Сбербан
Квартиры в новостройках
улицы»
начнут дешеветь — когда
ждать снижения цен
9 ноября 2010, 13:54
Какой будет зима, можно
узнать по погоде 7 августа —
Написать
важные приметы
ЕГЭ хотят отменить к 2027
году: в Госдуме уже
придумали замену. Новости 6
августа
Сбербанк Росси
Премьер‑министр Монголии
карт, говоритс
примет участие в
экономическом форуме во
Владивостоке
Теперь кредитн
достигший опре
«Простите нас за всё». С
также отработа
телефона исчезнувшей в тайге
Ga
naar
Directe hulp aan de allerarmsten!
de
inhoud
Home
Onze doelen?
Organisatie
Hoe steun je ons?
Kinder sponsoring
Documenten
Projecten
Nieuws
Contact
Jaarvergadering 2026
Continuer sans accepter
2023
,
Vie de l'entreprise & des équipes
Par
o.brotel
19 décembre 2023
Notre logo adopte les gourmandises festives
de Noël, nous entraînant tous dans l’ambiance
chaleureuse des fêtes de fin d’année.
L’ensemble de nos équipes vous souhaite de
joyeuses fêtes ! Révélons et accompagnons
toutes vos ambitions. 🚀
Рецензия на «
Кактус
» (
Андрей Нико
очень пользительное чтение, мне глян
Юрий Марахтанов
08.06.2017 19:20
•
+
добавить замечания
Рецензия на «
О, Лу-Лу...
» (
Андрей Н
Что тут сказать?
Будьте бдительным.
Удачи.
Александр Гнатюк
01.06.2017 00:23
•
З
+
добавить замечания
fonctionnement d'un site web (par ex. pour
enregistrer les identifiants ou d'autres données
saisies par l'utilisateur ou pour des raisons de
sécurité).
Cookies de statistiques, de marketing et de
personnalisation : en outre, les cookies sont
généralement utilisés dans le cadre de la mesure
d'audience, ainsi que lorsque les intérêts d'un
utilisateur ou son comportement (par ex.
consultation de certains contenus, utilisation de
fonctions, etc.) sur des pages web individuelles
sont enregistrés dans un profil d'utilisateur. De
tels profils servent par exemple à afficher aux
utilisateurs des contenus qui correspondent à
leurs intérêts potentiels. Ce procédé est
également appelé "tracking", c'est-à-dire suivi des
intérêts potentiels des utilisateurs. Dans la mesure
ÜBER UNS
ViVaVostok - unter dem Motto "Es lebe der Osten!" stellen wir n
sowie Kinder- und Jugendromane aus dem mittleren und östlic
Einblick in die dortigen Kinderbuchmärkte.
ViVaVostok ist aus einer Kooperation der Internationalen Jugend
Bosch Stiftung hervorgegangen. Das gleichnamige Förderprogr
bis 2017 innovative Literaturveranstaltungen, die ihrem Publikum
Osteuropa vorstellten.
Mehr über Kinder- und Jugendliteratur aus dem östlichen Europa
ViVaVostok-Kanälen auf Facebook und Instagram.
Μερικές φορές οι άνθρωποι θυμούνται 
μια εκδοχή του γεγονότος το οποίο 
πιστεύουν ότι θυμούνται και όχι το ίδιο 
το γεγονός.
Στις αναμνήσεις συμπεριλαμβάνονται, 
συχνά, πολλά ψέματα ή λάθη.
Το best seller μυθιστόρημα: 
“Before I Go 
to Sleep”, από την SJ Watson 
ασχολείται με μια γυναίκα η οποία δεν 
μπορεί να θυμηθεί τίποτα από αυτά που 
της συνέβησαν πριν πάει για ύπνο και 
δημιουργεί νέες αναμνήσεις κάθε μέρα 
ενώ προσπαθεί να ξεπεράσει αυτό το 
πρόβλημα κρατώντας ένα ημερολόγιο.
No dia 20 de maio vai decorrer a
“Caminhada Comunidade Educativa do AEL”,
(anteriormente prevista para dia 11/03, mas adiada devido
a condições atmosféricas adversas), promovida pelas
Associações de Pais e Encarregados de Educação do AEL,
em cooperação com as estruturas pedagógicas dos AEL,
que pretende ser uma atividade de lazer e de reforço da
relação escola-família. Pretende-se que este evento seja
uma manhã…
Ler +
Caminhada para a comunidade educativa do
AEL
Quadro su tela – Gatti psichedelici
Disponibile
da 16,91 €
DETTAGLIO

WHAT TO DO: Which lines above run from the one containing "fonctionnement d'un site web (par ex. pour" to the one containing "personnalisation : en outre, les cookies sont"? Give them again exactly, both ends included.

OUTPUT OF THE TASK:
fonctionnement d'un site web (par ex. pour
enregistrer les identifiants ou d'autres données
saisies par l'utilisateur ou pour des raisons de
sécurité).
Cookies de statistiques, de marketing et de
personnalisation : en outre, les cookies sont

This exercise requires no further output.